Two years later, another theft occurred at Bulala’s house, in N’gombe township. She called the police using the number she’d written down, but they were unable to locate her home in time – her house is on an unnamed street.
“By the time the police located my place, the thieves had succeeded in stealing the television, and other electrical accessories in the living room were gone,” Bulala says.
To help reach citizens more effectively, Zambian police had previously established a toll-free phone number. People could call in an emergency for immediate local police intervention at their homes, but the system was abused by prank callers, says Esther Katongo, public relations officer for the Zambia Police Service.
This led some police stations to introduce phone lines that cost money – callers must have phone credit to reach the stations’ phone lines.
While these phone lines have provided the ability to reach police during an emergency, accessibility remains a problem: the majority of Lusaka residents live in unplanned settlements, on tracts of land not allocated or recognized by the city council. These settlements typically have no formal roads, or unnamed roads, so police can’t easily reach callers. Local police and city planners, though, say they’re working on legalizing the settlements, naming roads and further increasing service to citizens.
Connecting police and residents poses a major challenge: Zambia’s police service suffers from a lack of staff.
Stephen Kampyongo, the Minister of Home Affairs of Zambia, says the country’s statistics show one officer for every 900 citizens, a figure that far surpasses the United Nations standard of one officer for every 450 citizens.
Katongo says the telephone line helps police access members of the public despite the staff deficit.
She says that although the earlier initiative to have a toll-free line was abused by people not in need of police services, the new telephone numbers are effective.
Last year in Zambia, Katongo says, reported cases of aggravated robbery decreased from 1,148 in 2016 to 984. Thefts stood at 15,015 in 2016 and fell to 14,615 last year.
There was an increase in murder cases, she points out, which grew from 787 in 2016 to 862 last year.
The phone numbers play a part in the reduction of some crimes, Katongo says, because police in some instances have been able to reach the scene of crime and make arrests while a crime was in progress.
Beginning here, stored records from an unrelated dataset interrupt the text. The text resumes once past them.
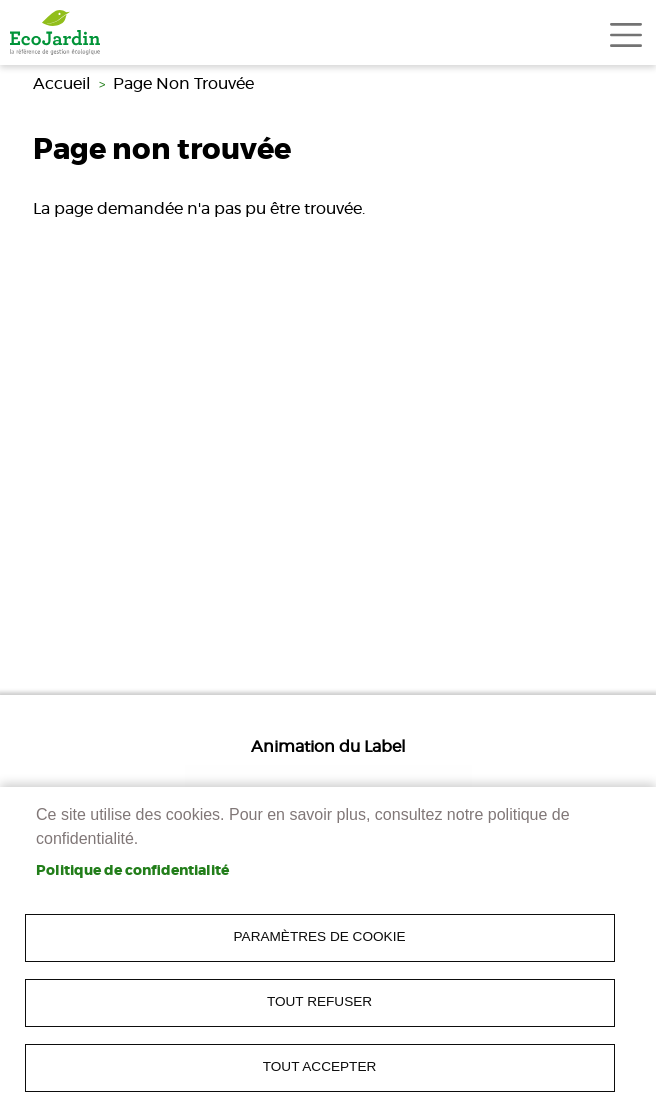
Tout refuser (319, 1001)
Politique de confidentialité (132, 871)
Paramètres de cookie (320, 936)
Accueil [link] (62, 84)
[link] (55, 32)
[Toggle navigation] (626, 35)
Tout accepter (320, 1066)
While the police phone numbers may help reduce the instances of some crimes, residents whose homes are inaccessible to police find themselves particularly vulnerable.
Three months ago, Justina Mulenga, of Mtendere East township, had her vehicle’s tires, battery and side mirrors stolen because police could not locate her home.
“It is difficult to even give proper directions because the streets are not named. The police could not locate me, and the thieves managed to steal,” Mulenga says.
Katongo says residents try to give police directions using landmarks, and she acknowledges that police have a hard time getting to residents’ homes.
“We would like to curb crime, even up to zero rate. But sometimes we fail to locate people that are in need, because most of the places where crime is rife are inaccessible. There are no streets, and if there is a street, it is unnamed,” says Katongo.
That could change in coming years, says Chiyenge Sampa, assistant director of the Lusaka City Council City Planning Department.
Sampa says the council has begun work to legalize unplanned settlements, then upgrade them with formal roads and road names.
“We legalize these unplanned settlements first by name. The local city council recognizes the area, and we start the upgrade later,” Sampa says.
This is done in phases. He says Lusaka has 39 settlements that have been legalized but are yet to be upgraded.
During the upgrading, roads are the most important aspect to consider, he says.
“Crime is rife in such places because police cannot not easily access the crime scenes,” Sampa says.
He says that so far about 30 structures in Kanyama, a settlement in Lusaka, have been demolished to pave the way for road construction.
Katongo says upgrading the settlements will improve police service to communities.